Patricia, la encargada de las fotocopias, brincó de contento cuando clavó el cuchillo en el segundo muñeco. Sólo quedaba uno más. La emoción creció cuando Miranda tomó el cuchillo para cortar el último pedazo. El pan fue partido y no brotó muñeco alguno de sus entrañas. La alegría fue general ya que eso significaba que alguien que estaba comiendo la rosca lo tenía en su pan.
Don Marquitos siguió comiendo lentamente su pan al que mascaba con cierta dificultad porque estaba muy consistente. De pronto sintió algo duro entre los dientes. Con cierto trabajo lo separó con la lengua y triunfalmente se lo sacó de la boca en tanto gritaba:
-¡¡¡¡Aquí está el muñequito!!!!

Por una fracción de segundos se hizo silencio en la sala y después estallaron las carcajadas. El buen hombre no comprendía que pasaba hasta que miró su mano y comprendió que lo que orgullosamente mostraba no era un muñequito, sino uno de sus puentes dentales que llevaba en la boca ante la falta de dientes.

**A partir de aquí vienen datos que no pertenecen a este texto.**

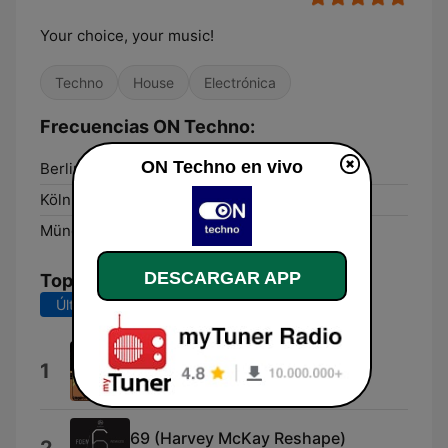
Your choice, your music!
Techno
House
Electrónica
Frecuencias ON Techno:
ON Techno en vivo
Berlin:
Online
Köln:
Online
München:
Online
DESCARGAR APP
Top Canciones
Últimos 7 días
Últimos 30 días
Evaluate
1
Axel Karakasis
69 (Harvey McKay Reshape)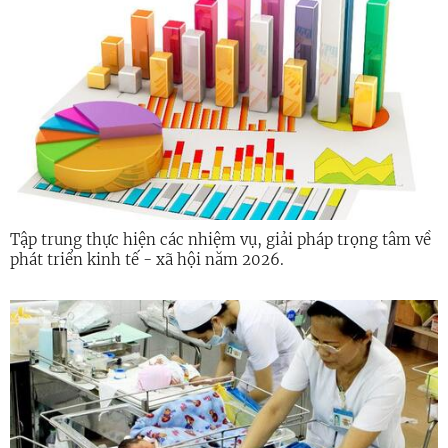
Tập trung thực hiện các nhiệm vụ, giải pháp trọng tâm về
phát triển kinh tế - xã hội năm 2026.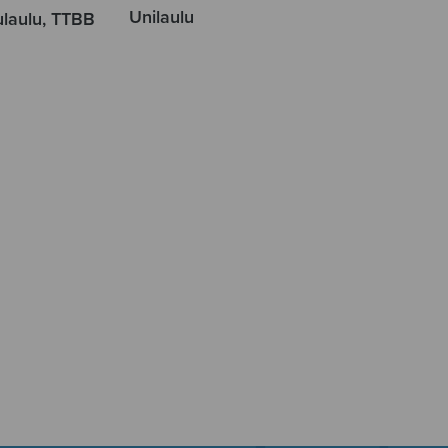
Unilaulu
ulaulu, TTBB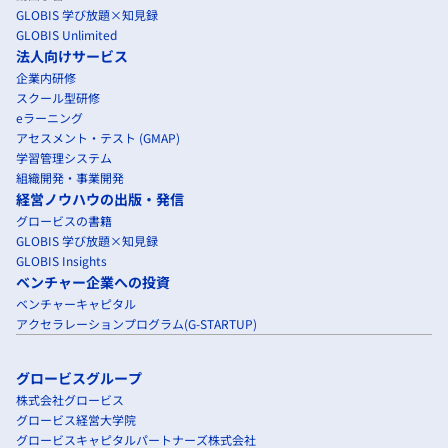
GLOBIS 学び放題×知見録
GLOBIS Unlimited
法人向けサービス
企業内研修
スクール型研修
eラーニング
アセスメント・テスト (GMAP)
学習管理システム
組織開発・事業開発
経営ノウハウの出版・発信
グロービスの書籍
GLOBIS 学び放題×知見録
GLOBIS Insights
ベンチャー企業への投資
ベンチャーキャピタル
アクセラレーションプログラム(G-STARTUP)
グロービスグループ
株式会社グロービス
グロービス経営大学院
グロービスキャピタルパートナーズ株式会社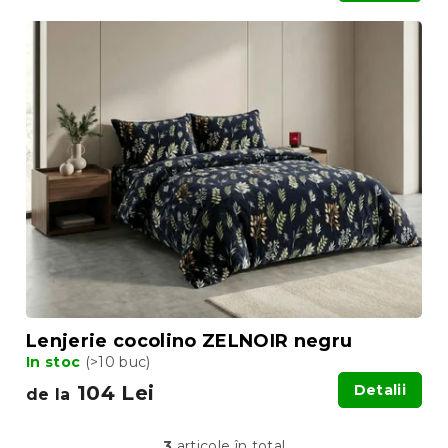
Lenjerie cocolino ZELNOIR negru
In stoc
(>10 buc)
104 Lei
Detalii
de la
3
articole în total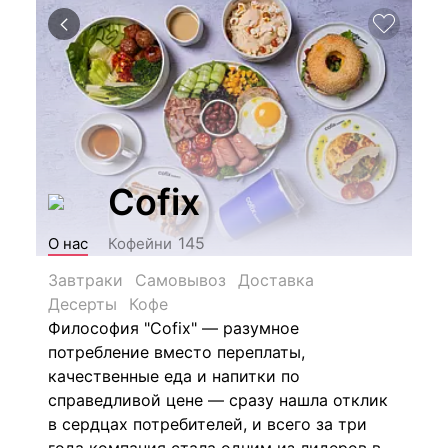
Cofix
145
О нас
Кофейни
Завтраки
Самовывоз
Доставка
Десерты
Кофе
Философия "Cofix" — разумное
потребление вместо переплаты,
качественные еда и напитки по
справедливой цене — сразу нашла отклик
в сердцах потребителей, и всего за три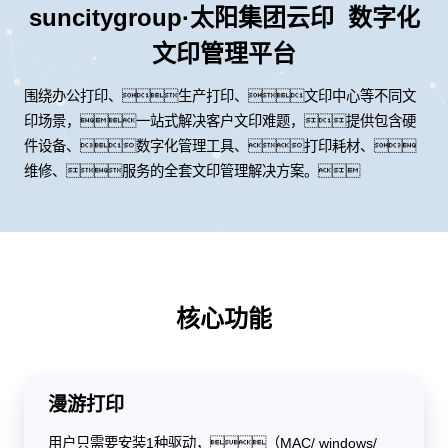
suncitygroup·太阳集团云印 数字化
文印管理平台
围绕办公打印、生产打印、文印中心等不同文
印场景，一站式解决客户文印难题，提供包含硬
件设备、数字化管理工具、打印耗材、
维修、服务的全套文印管理解决方案。
核心功能
漫游打印
用户只需要安装1种驱动，（MAC/ windows/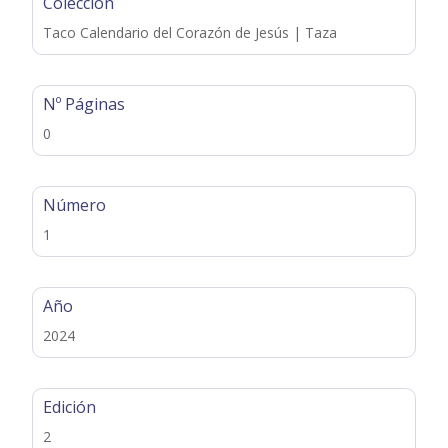
Colección
Taco Calendario del Corazón de Jesús | Taza
Nº Páginas
0
Número
1
Año
2024
Edición
2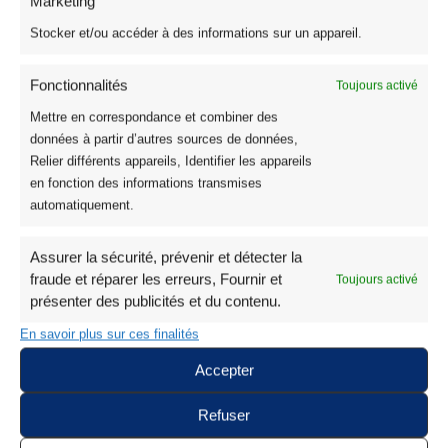
Marketing
Stocker et/ou accéder à des informations sur un appareil.
Fonctionnalités
Toujours activé
Mettre en correspondance et combiner des
données à partir d’autres sources de données,
Relier différents appareils, Identifier les appareils
en fonction des informations transmises
automatiquement.
Assurer la sécurité, prévenir et détecter la
fraude et réparer les erreurs, Fournir et
Toujours activé
présenter des publicités et du contenu.
Tissu Coton Enduit Souple Oeko-Tex
En savoir plus sur ces finalités
Tissu Coton Enduit Mini Pastorale Rose
Accepter
9,95
€
Refuser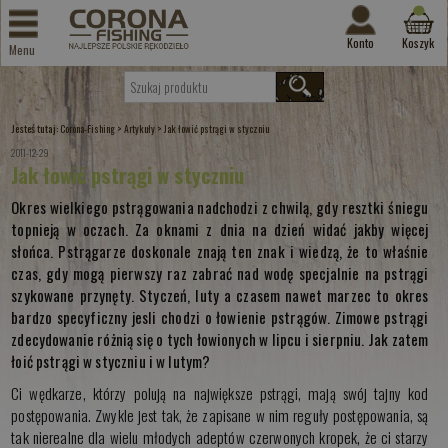
Konto
Koszyk
Menu
Jesteś tutaj:
>
>
Corona-Fishing
Artykuły
Jak łowić pstrągi w styczniu
2011-12-29
Jak łowić pstrągi w styczniu
Okres wielkiego pstrągowania nadchodzi z chwilą, gdy resztki śniegu
topnieją w oczach. Za oknami z dnia na dzień widać jakby więcej
słońca. Pstrągarze doskonale znają ten znak i wiedzą, że to właśnie
czas, gdy mogą pierwszy raz zabrać nad wodę specjalnie na pstrągi
szykowane przynęty. Styczeń, luty a czasem nawet marzec to okres
bardzo specyficzny jesli chodzi o łowienie pstrągów. Zimowe pstrągi
zdecydowanie różnią się o tych łowionych w lipcu i sierpniu. Jak zatem
łoić pstrągi w styczniu i w lutym?
Ci wędkarze, którzy polują na największe pstrągi, mają swój tajny kod
postępowania. Zwykle jest tak, że zapisane w nim reguły postępowania, są
tak nierealne dla wielu młodych adeptów czerwonych kropek, że ci starzy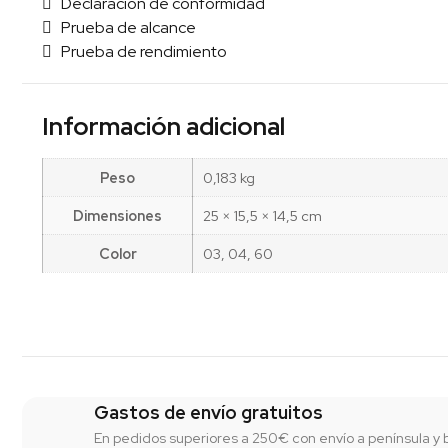
Declaración de conformidad
Prueba de alcance
Prueba de rendimiento
Información adicional
Peso
0,183 kg
Dimensiones
25 × 15,5 × 14,5 cm
Color
03, 04, 60
Gastos de envío gratuitos
En pedidos superiores a 250€ con envío a península y 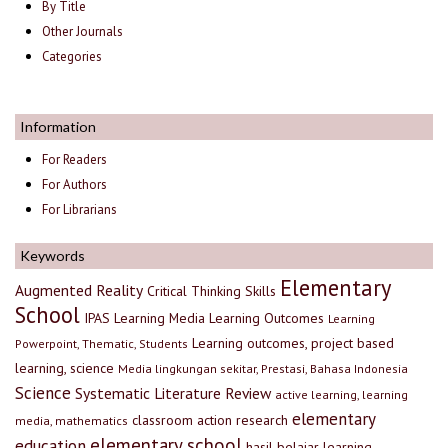
By Title
Other Journals
Categories
Information
For Readers
For Authors
For Librarians
Keywords
Elementary
Augmented Reality
Critical Thinking Skills
School
IPAS
Learning Media
Learning Outcomes
Learning
Learning outcomes, project based
Powerpoint, Thematic, Students
learning, science
Media lingkungan sekitar, Prestasi, Bahasa Indonesia
Science
Systematic Literature Review
active learning, learning
elementary
classroom action research
media, mathematics
elementary school
education
hasil belajar
learning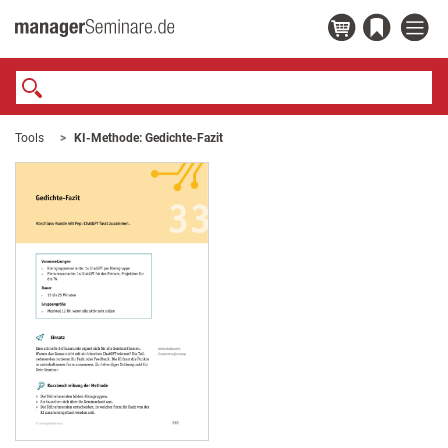
Tools
KI-Methode: Gedichte-Fazit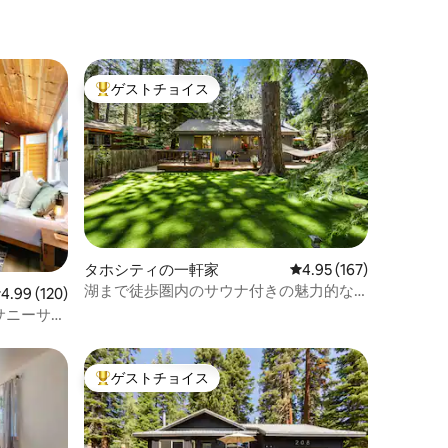
ゲストチョイス
大好評のゲストチョイスです。
タホシティの一軒家
レビュー167件、5つ星
4.95 (167)
湖まで徒歩圏内のサウナ付きの魅力的な
レビュー120件、5つ星中4.99つ星の平均評価
4.99 (120)
サニーサイドのログハウス
サニーサイ
ゲストチョイス
大好評のゲストチョイスです。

El tercer muñequito nunca apareció y jamás se supo si la extraña ausencia fue por solidaridad de algún compañero que lo ocultó o por defecto en la fabricación de la rosca. Lo cierto es que el licenciado Manuel decidió que el puente dental de don Marquitos contaba como muñeco, por lo que ese año se instituyó que al anciano oficinista siempre se le invitara por cortesía a los tamales. Sacó muñeco de por vida.

Muchos años después, cuando el nombre de don Marcos era una hermosa placa en la sala de juntas, fui con Cristinita a llevarle flores a su tumba y puse entre ellas, un viejo muñequito que hizo que jamás nos olvidáramos de él los días 6 de enero.